Egypt's foreign policy advisor to the presidency, Essam Haddad, stated late Wednesday that "If Egypt's strategic foreign policy puts Africa as a priority, then bilateral Egypt-Ethiopia relations come at the core of this issue."
A statement published on Haddad's Facebook page described Ethiopia as a crucial country in the African continent and one of its emerging economies. It is also a primary actor in the Horn of Africa region, which is undergoing economic and strategic changes that affect Egypt's national security.
Ethiopia, Haddad added, along with Sudan, is a strategic partner in the Nile water portfolio.
"Egypt needs to reassert these ties and work hard to establish a line of communication with Ethiopia, which will entail strengthening political, economic, social and cultural ties between the two countries and Africa as a whole," Haddad added.

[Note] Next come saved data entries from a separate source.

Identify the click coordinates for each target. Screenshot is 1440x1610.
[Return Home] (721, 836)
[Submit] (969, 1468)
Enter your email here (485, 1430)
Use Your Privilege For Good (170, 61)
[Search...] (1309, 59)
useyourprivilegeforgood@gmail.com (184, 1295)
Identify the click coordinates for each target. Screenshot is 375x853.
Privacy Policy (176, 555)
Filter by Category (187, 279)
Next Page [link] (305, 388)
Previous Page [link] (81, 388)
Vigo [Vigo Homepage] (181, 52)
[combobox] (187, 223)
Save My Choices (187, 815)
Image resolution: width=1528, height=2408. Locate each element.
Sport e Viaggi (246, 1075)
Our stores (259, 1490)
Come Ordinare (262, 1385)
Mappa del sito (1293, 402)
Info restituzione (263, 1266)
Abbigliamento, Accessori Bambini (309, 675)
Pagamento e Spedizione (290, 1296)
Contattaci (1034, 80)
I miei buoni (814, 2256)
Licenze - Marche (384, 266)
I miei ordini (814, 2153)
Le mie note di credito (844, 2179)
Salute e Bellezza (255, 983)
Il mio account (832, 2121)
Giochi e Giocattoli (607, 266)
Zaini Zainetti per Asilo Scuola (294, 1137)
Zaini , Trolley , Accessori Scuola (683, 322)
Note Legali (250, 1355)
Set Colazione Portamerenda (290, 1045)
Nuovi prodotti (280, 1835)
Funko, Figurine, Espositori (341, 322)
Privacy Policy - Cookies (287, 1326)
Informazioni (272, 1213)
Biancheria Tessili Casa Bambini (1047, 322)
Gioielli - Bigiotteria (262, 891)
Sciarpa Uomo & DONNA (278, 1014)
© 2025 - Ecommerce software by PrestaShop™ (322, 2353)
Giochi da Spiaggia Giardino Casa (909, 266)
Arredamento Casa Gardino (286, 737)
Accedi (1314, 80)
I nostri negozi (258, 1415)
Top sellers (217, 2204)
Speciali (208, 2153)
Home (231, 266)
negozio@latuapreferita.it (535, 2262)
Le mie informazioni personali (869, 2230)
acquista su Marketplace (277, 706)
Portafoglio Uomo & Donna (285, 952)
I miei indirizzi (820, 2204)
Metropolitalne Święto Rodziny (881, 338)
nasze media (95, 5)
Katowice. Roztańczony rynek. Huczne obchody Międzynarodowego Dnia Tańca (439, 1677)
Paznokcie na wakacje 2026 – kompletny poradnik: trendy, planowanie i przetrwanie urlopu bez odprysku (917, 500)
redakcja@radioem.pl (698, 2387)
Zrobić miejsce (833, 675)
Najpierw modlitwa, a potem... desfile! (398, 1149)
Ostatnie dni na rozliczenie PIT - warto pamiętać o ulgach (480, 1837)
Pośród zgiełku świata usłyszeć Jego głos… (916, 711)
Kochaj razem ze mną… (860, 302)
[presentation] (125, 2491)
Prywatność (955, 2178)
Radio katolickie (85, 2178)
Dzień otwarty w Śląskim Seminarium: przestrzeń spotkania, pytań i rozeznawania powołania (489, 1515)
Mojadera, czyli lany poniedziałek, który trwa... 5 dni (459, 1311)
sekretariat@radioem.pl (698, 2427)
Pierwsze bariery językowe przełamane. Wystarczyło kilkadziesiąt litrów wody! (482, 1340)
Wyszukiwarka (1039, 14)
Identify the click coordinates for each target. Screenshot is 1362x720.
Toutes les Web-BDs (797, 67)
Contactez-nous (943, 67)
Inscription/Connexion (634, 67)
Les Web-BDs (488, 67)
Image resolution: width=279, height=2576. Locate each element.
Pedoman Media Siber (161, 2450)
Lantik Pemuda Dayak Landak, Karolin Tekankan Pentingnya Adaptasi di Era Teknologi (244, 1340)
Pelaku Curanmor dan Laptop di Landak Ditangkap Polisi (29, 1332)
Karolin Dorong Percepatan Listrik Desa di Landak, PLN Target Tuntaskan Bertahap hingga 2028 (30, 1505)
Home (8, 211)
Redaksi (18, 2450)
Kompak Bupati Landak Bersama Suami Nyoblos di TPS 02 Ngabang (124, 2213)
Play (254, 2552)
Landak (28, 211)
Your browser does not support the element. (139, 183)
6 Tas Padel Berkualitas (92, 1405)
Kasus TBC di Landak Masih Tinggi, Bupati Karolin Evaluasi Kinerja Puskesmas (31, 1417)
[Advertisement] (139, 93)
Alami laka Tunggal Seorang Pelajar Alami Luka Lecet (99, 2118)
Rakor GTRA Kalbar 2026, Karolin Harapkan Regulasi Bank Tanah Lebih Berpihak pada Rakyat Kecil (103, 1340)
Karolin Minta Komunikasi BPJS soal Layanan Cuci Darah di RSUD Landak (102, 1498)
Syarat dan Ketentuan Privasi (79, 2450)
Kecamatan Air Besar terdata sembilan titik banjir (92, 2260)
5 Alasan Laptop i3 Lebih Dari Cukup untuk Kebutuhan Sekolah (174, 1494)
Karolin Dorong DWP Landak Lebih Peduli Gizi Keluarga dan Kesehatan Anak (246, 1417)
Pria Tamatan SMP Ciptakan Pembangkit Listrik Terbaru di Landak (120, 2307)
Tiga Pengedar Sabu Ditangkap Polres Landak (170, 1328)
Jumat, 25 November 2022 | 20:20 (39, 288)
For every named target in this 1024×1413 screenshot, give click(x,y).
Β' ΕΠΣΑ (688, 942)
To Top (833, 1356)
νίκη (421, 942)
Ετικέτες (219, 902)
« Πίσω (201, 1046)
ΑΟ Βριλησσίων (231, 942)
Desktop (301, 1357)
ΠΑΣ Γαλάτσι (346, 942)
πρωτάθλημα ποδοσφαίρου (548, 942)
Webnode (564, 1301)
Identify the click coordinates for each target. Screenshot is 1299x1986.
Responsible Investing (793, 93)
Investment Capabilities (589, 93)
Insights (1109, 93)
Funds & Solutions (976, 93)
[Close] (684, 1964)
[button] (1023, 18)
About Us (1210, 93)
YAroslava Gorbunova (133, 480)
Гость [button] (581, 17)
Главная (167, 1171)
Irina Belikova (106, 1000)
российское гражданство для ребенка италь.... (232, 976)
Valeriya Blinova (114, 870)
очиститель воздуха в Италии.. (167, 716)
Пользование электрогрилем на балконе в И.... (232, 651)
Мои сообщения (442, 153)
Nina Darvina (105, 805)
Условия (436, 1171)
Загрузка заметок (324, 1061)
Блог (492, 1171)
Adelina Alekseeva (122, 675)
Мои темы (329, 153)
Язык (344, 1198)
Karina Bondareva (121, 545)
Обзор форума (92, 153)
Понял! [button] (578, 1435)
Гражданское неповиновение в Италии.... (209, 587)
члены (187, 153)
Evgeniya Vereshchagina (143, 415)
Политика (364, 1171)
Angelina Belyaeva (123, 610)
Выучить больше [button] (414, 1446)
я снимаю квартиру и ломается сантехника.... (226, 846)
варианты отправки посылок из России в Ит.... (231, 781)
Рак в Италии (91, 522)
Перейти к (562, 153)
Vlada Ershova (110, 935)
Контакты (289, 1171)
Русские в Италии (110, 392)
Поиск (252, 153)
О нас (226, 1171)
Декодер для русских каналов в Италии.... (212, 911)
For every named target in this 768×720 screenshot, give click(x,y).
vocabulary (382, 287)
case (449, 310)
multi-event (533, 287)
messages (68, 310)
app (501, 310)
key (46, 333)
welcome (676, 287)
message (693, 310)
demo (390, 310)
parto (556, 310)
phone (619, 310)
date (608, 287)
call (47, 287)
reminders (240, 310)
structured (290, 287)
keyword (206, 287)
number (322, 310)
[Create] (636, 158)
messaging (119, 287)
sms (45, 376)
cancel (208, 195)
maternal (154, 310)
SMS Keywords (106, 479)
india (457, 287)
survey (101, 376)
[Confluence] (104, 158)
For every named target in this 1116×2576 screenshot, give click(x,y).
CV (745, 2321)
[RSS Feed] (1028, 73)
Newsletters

Additionally, Haddad asserted that Egypt needs to push for fresh negotiations on the Nile water issue and that Egyptian diplomacy needs to redouble its effort to reach an agreement that is accepted by all parties and based on a foundation of justice.
Haddad added that the agreement should not necessarily amount to "equals share" of Nile water resources, but rather "adequate provision of water of the Nile Basin according to the needs of each country."
Egyptian negotiators should incorporate modern concepts, rain harvesting and cutting down on the exploitation of other resources, he added.
"Egypt's image of Africa needs to improve. Egypt's opposition to the dam was negatively perceived by Africans who felt that Egypt was standing in the way of their development," Haddad stated. He claimed that this opposition was the more offensive as the dam project spearheaded by former Ethiopian Prime Minister Meles Zenawi was a national project behind which all Ethiopians united.
Nevertheless, Egypt strives to be a partner with African nations, and respects other countries' rights in the development of their societies, Haddad said.
Haddad underlined that Ethiopia's moves take into account the results of the tripartite international experts committee on the dam, just as Egypt would not preemptively make a move without studying the effects of a given project on neighbouring countries which would be affected by it.
Ethiopia on Tuesday began diverting the course of the Blue Nile, one of the Nile River’s two major tributaries, as part of its project to build a new dam.
The majority of the Nile water that reaches Egypt and Sudan orginates in the Blue Nile.
The Renaissance Dam has been a source of concern for the Egyptian government, amid sensitivities about any effect on the volume of water that will reach Egypt if the project is completed.
The dam is one of four hydro-electric power projects planned for construction in Ethiopia.
Egypt will need an additional 21 billion cubic metres of water per year by 2050, on top of its current quota of 55 billion metres, to meet the water needs of a projected population of 150 million people, according to Egypt's National Planning Institute.